***** Material for this task
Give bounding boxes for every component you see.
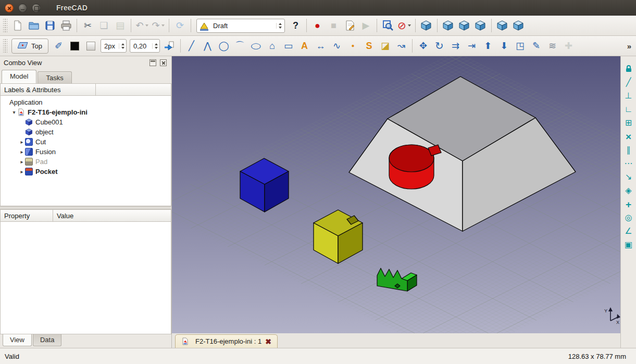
line-width-spinbox[interactable]: 2px	[101, 39, 127, 53]
window-close-button[interactable]	[5, 4, 14, 12]
snap-perpendicular-toggle[interactable]: ∟	[622, 104, 634, 115]
whats-this-button[interactable]: ?	[288, 18, 303, 33]
dropdown-arrow-icon[interactable]	[408, 24, 411, 27]
view-isometric-button[interactable]	[419, 18, 434, 33]
snap-grid-toggle[interactable]: ⊞	[622, 117, 634, 129]
draft-shape2dview-tool[interactable]: ≋	[545, 38, 560, 54]
snap-parallel-toggle[interactable]: ∥	[622, 144, 634, 156]
view-right-button[interactable]	[473, 18, 488, 33]
snap-working-plane-toggle[interactable]: ▣	[622, 239, 634, 250]
tree-item-label: Pocket	[35, 168, 58, 175]
snap-ortho-toggle[interactable]: ◈	[622, 185, 634, 196]
snap-midpoint-toggle[interactable]: ⊥	[622, 90, 634, 102]
view-rear-button[interactable]	[495, 18, 510, 33]
toolbar-handle[interactable]	[3, 18, 7, 33]
expand-arrow-icon[interactable]: ▸	[19, 169, 25, 174]
3d-viewport[interactable]: Y X	[172, 56, 620, 333]
tab-tasks[interactable]: Tasks	[38, 71, 71, 83]
tab-data[interactable]: Data	[33, 334, 61, 346]
draft-facebinder-tool[interactable]: ◪	[378, 38, 393, 54]
draft-wire-tool[interactable]: ⋀	[200, 38, 215, 54]
snap-extension-toggle[interactable]: ⋯	[622, 158, 634, 169]
save-document-button[interactable]	[42, 18, 57, 33]
tree-item-cut[interactable]: ▸Cut	[1, 137, 171, 147]
draft-point-tool[interactable]: ●	[345, 38, 360, 54]
draft-offset-tool[interactable]: ⇉	[448, 38, 463, 54]
property-column-header[interactable]: Property	[1, 210, 53, 221]
draft-ellipse-tool[interactable]: ◯	[248, 38, 264, 54]
snap-endpoint-toggle[interactable]: ╱	[622, 77, 634, 88]
snap-lock-toggle[interactable]	[622, 63, 634, 74]
tab-model[interactable]: Model	[2, 70, 36, 83]
tree-item-cube001[interactable]: Cube001	[1, 117, 171, 127]
draft-dimension-tool[interactable]: ↔	[313, 38, 328, 54]
expand-arrow-icon[interactable]: ▸	[19, 149, 25, 155]
draft-rotate-tool[interactable]: ↻	[432, 38, 447, 54]
workbench-selector-spinner[interactable]	[276, 23, 282, 29]
face-color-swatch[interactable]	[83, 38, 98, 54]
snap-intersection-toggle[interactable]: ×	[622, 131, 634, 142]
macro-record-button[interactable]: ●	[310, 18, 325, 33]
tree-item-f2-t16-ejemplo-ini[interactable]: ▾F2-T16-ejemplo-ini	[1, 107, 171, 117]
value-column-header[interactable]: Value	[53, 210, 77, 221]
draft-arc-tool[interactable]: ⌒	[232, 38, 247, 54]
print-button[interactable]	[58, 18, 73, 33]
draw-style-button[interactable]: ⊘	[396, 18, 412, 33]
property-table-body[interactable]	[0, 222, 171, 334]
workbench-selector[interactable]: Draft	[196, 19, 285, 33]
snap-special-toggle[interactable]: +	[622, 198, 634, 210]
text-scale-spinbox[interactable]: 0,20	[130, 39, 160, 53]
tree-item-fusion[interactable]: ▸Fusion	[1, 147, 171, 157]
apply-current-style-button[interactable]	[162, 38, 177, 54]
expand-arrow-icon[interactable]: ▸	[19, 159, 25, 165]
window-maximize-button[interactable]	[32, 4, 41, 12]
line-color-swatch[interactable]	[67, 38, 82, 54]
tree-item-pocket[interactable]: ▸Pocket	[1, 167, 171, 177]
dropdown-arrow-icon[interactable]	[161, 24, 165, 27]
new-document-button[interactable]	[10, 18, 25, 33]
draft-upgrade-tool[interactable]: ⬆	[480, 38, 495, 54]
model-tree[interactable]: Application▾F2-T16-ejemplo-iniCube001obj…	[0, 96, 171, 206]
draft-downgrade-tool[interactable]: ⬇	[496, 38, 512, 54]
working-plane-button[interactable]: Top	[11, 39, 48, 54]
draft-polygon-tool[interactable]: ⌂	[265, 38, 280, 54]
draft-bspline-tool[interactable]: ∿	[329, 38, 344, 54]
toolbar-overflow-chevron[interactable]: »	[627, 42, 634, 51]
draft-move-tool[interactable]: ✥	[416, 38, 431, 54]
panel-close-icon[interactable]	[160, 59, 167, 66]
draft-bezier-tool[interactable]: ↝	[394, 38, 409, 54]
tree-item-application[interactable]: Application	[1, 97, 171, 107]
draft-edit-tool[interactable]: ✎	[529, 38, 544, 54]
snap-near-toggle[interactable]: ↘	[622, 171, 634, 183]
view-front-button[interactable]	[441, 18, 456, 33]
cut-button[interactable]: ✂	[80, 18, 95, 33]
toggle-construction-mode-button[interactable]: ✐	[51, 38, 66, 54]
tree-item-pad[interactable]: ▸Pad	[1, 157, 171, 167]
tab-view[interactable]: View	[3, 334, 32, 346]
draft-circle-tool[interactable]: ◯	[216, 38, 231, 54]
tree-item-object[interactable]: object	[1, 127, 171, 137]
macro-edit-button[interactable]	[342, 18, 357, 33]
view-top-button[interactable]	[457, 18, 472, 33]
close-document-tab-icon[interactable]: ✖	[265, 338, 271, 345]
view-left-button[interactable]	[511, 18, 526, 33]
3d-scene[interactable]: Y X	[172, 56, 620, 333]
draft-scale-tool[interactable]: ◳	[513, 38, 528, 54]
dropdown-arrow-icon[interactable]	[145, 24, 148, 27]
draft-shapestring-tool[interactable]: S	[361, 38, 377, 54]
collapse-arrow-icon[interactable]: ▾	[11, 109, 17, 115]
toolbar-handle[interactable]	[3, 39, 7, 53]
fit-all-button[interactable]	[380, 18, 395, 33]
open-document-button[interactable]	[26, 18, 41, 33]
draft-trimex-tool[interactable]: ⇥	[464, 38, 479, 54]
draft-text-tool[interactable]: A	[297, 38, 312, 54]
document-tab[interactable]: F2-T16-ejemplo-ini : 1 ✖	[175, 334, 278, 348]
expand-arrow-icon[interactable]: ▸	[19, 139, 25, 145]
window-minimize-button[interactable]	[18, 4, 27, 12]
window-titlebar[interactable]: FreeCAD	[0, 0, 636, 16]
draft-line-tool[interactable]: ╱	[184, 38, 199, 54]
snap-dimensions-toggle[interactable]: ∠	[622, 225, 634, 237]
snap-center-toggle[interactable]: ◎	[622, 212, 634, 223]
draft-rectangle-tool[interactable]: ▭	[281, 38, 296, 54]
panel-float-icon[interactable]	[149, 59, 156, 66]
**********
The task> Using the records above, retype everything exactly except the pictures.

Answer box>
Give bounding boxes for every component you see.
line-width-spinbox[interactable]: 2px	[101, 39, 127, 53]
window-close-button[interactable]	[5, 4, 14, 12]
snap-perpendicular-toggle[interactable]: ∟	[622, 104, 634, 115]
whats-this-button[interactable]: ?	[288, 18, 303, 33]
dropdown-arrow-icon[interactable]	[408, 24, 411, 27]
view-isometric-button[interactable]	[419, 18, 434, 33]
snap-grid-toggle[interactable]: ⊞	[622, 117, 634, 129]
draft-shape2dview-tool[interactable]: ≋	[545, 38, 560, 54]
snap-parallel-toggle[interactable]: ∥	[622, 144, 634, 156]
view-right-button[interactable]	[473, 18, 488, 33]
snap-working-plane-toggle[interactable]: ▣	[622, 239, 634, 250]
tree-item-label: Pocket	[35, 168, 58, 175]
snap-ortho-toggle[interactable]: ◈	[622, 185, 634, 196]
snap-midpoint-toggle[interactable]: ⊥	[622, 90, 634, 102]
view-rear-button[interactable]	[495, 18, 510, 33]
toolbar-handle[interactable]	[3, 18, 7, 33]
expand-arrow-icon[interactable]: ▸	[19, 169, 25, 174]
3d-viewport[interactable]: Y X	[172, 56, 620, 333]
tab-tasks[interactable]: Tasks	[38, 71, 71, 83]
tab-data[interactable]: Data	[33, 334, 61, 346]
draft-facebinder-tool[interactable]: ◪	[378, 38, 393, 54]
draft-wire-tool[interactable]: ⋀	[200, 38, 215, 54]
snap-extension-toggle[interactable]: ⋯	[622, 158, 634, 169]
save-document-button[interactable]	[42, 18, 57, 33]
tree-item-cut[interactable]: ▸Cut	[1, 137, 171, 147]
draft-point-tool[interactable]: ●	[345, 38, 360, 54]
draft-offset-tool[interactable]: ⇉	[448, 38, 463, 54]
property-column-header[interactable]: Property	[1, 210, 53, 221]
draft-ellipse-tool[interactable]: ◯	[248, 38, 264, 54]
snap-endpoint-toggle[interactable]: ╱	[622, 77, 634, 88]
snap-lock-toggle[interactable]	[622, 63, 634, 74]
tab-model[interactable]: Model	[2, 70, 36, 83]
tree-item-cube001[interactable]: Cube001	[1, 117, 171, 127]
draft-dimension-tool[interactable]: ↔	[313, 38, 328, 54]
expand-arrow-icon[interactable]: ▸	[19, 149, 25, 155]
draft-rotate-tool[interactable]: ↻	[432, 38, 447, 54]
workbench-selector-spinner[interactable]	[276, 23, 282, 29]
face-color-swatch[interactable]	[83, 38, 98, 54]
snap-intersection-toggle[interactable]: ×	[622, 131, 634, 142]
macro-record-button[interactable]: ●	[310, 18, 325, 33]
tree-item-f2-t16-ejemplo-ini[interactable]: ▾F2-T16-ejemplo-ini	[1, 107, 171, 117]
value-column-header[interactable]: Value	[53, 210, 77, 221]
draft-arc-tool[interactable]: ⌒	[232, 38, 247, 54]
print-button[interactable]	[58, 18, 73, 33]
draw-style-button[interactable]: ⊘	[396, 18, 412, 33]
property-table-body[interactable]	[0, 222, 171, 334]
workbench-selector[interactable]: Draft	[196, 19, 285, 33]
snap-special-toggle[interactable]: +	[622, 198, 634, 210]
text-scale-spinbox[interactable]: 0,20	[130, 39, 160, 53]
tree-item-fusion[interactable]: ▸Fusion	[1, 147, 171, 157]
apply-current-style-button[interactable]	[162, 38, 177, 54]
expand-arrow-icon[interactable]: ▸	[19, 159, 25, 165]
window-maximize-button[interactable]	[32, 4, 41, 12]
line-color-swatch[interactable]	[67, 38, 82, 54]
tree-item-pocket[interactable]: ▸Pocket	[1, 167, 171, 177]
dropdown-arrow-icon[interactable]	[161, 24, 165, 27]
new-document-button[interactable]	[10, 18, 25, 33]
draft-upgrade-tool[interactable]: ⬆	[480, 38, 495, 54]
model-tree[interactable]: Application▾F2-T16-ejemplo-iniCube001obj…	[0, 96, 171, 206]
draft-downgrade-tool[interactable]: ⬇	[496, 38, 512, 54]
working-plane-button[interactable]: Top	[11, 39, 48, 54]
draft-polygon-tool[interactable]: ⌂	[265, 38, 280, 54]
draft-bspline-tool[interactable]: ∿	[329, 38, 344, 54]
toolbar-overflow-chevron[interactable]: »	[627, 42, 634, 51]
draft-move-tool[interactable]: ✥	[416, 38, 431, 54]
panel-close-icon[interactable]	[160, 59, 167, 66]
draft-bezier-tool[interactable]: ↝	[394, 38, 409, 54]
tree-item-application[interactable]: Application	[1, 97, 171, 107]
draft-edit-tool[interactable]: ✎	[529, 38, 544, 54]
snap-near-toggle[interactable]: ↘	[622, 171, 634, 183]
view-front-button[interactable]	[441, 18, 456, 33]
cut-button[interactable]: ✂	[80, 18, 95, 33]
toggle-construction-mode-button[interactable]: ✐	[51, 38, 66, 54]
tree-item-pad[interactable]: ▸Pad	[1, 157, 171, 167]
tab-view[interactable]: View	[3, 334, 32, 346]
draft-circle-tool[interactable]: ◯	[216, 38, 231, 54]
tree-item-object[interactable]: object	[1, 127, 171, 137]
macro-edit-button[interactable]	[342, 18, 357, 33]
view-top-button[interactable]	[457, 18, 472, 33]
close-document-tab-icon[interactable]: ✖	[265, 338, 271, 345]
view-left-button[interactable]	[511, 18, 526, 33]
3d-scene[interactable]: Y X	[172, 56, 620, 333]
draft-scale-tool[interactable]: ◳	[513, 38, 528, 54]
dropdown-arrow-icon[interactable]	[145, 24, 148, 27]
draft-shapestring-tool[interactable]: S	[361, 38, 377, 54]
collapse-arrow-icon[interactable]: ▾	[11, 109, 17, 115]
toolbar-handle[interactable]	[3, 39, 7, 53]
fit-all-button[interactable]	[380, 18, 395, 33]
open-document-button[interactable]	[26, 18, 41, 33]
draft-trimex-tool[interactable]: ⇥	[464, 38, 479, 54]
draft-text-tool[interactable]: A	[297, 38, 312, 54]
document-tab[interactable]: F2-T16-ejemplo-ini : 1 ✖	[175, 334, 278, 348]
expand-arrow-icon[interactable]: ▸	[19, 139, 25, 145]
window-minimize-button[interactable]	[18, 4, 27, 12]
window-titlebar[interactable]: FreeCAD	[0, 0, 636, 16]
draft-line-tool[interactable]: ╱	[184, 38, 199, 54]
snap-dimensions-toggle[interactable]: ∠	[622, 225, 634, 237]
snap-center-toggle[interactable]: ◎	[622, 212, 634, 223]
draft-rectangle-tool[interactable]: ▭	[281, 38, 296, 54]
panel-float-icon[interactable]	[149, 59, 156, 66]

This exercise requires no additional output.